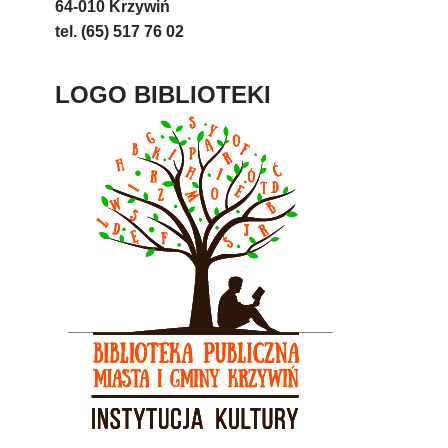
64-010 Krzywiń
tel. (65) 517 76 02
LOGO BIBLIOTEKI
...
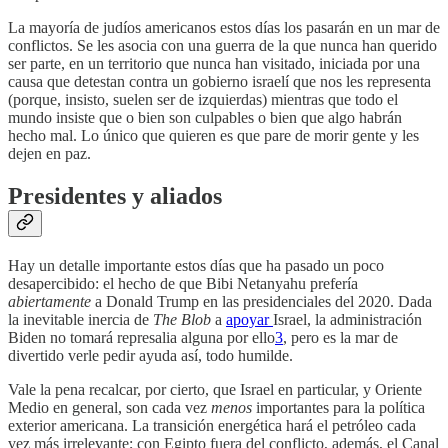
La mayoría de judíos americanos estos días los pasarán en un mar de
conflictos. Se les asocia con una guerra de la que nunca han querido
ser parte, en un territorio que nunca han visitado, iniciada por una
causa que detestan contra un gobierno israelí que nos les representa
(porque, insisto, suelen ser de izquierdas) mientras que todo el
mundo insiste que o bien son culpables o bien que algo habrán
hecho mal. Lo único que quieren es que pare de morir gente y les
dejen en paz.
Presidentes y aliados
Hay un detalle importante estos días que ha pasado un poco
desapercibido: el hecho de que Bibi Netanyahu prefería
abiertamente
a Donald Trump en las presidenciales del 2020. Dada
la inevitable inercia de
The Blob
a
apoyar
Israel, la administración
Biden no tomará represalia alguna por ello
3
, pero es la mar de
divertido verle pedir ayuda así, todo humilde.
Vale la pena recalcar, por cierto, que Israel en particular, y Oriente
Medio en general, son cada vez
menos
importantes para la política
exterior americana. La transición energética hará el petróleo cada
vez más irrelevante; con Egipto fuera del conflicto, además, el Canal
==
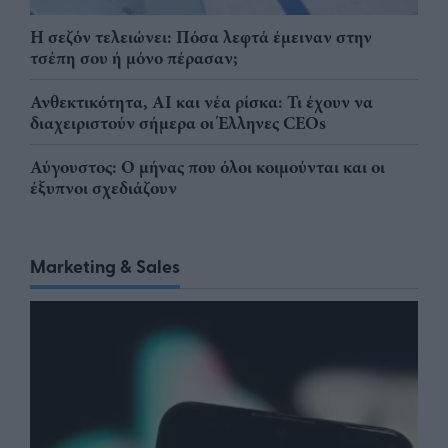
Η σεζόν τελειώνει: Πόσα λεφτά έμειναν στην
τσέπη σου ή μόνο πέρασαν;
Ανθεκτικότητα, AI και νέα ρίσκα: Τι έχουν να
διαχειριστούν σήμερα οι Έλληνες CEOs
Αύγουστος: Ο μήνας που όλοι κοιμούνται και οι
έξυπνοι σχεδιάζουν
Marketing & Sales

-- EXERCISE --
Search the entries for the string "días". Copy every line that has it.

-- ANSWER --
La mayoría de judíos americanos estos días los pasarán en un mar de
Hay un detalle importante estos días que ha pasado un poco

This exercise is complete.